=== Task description ===
All of the entries are to be repeated exactly, with no pictures included.

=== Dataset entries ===
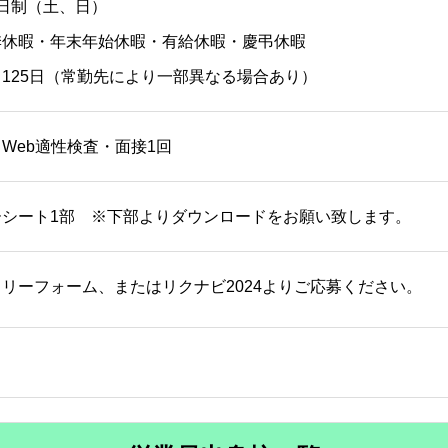
日制（土、日）
季休暇・年末年始休暇・有給休暇・慶弔休暇
125日（常勤先により一部異なる場合あり）
Web適性検査・面接1回
ーシート1部 ※下部よりダウンロードをお願い致します。
リーフォーム、またはリクナビ2024よりご応募ください。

=== Exercise result ===
日制（土、日）
季休暇・年末年始休暇・有給休暇・慶弔休暇
125日（常勤先により一部異なる場合あり）
Web適性検査・面接1回
ーシート1部 ※下部よりダウンロードをお願い致します。
リーフォーム、またはリクナビ2024よりご応募ください。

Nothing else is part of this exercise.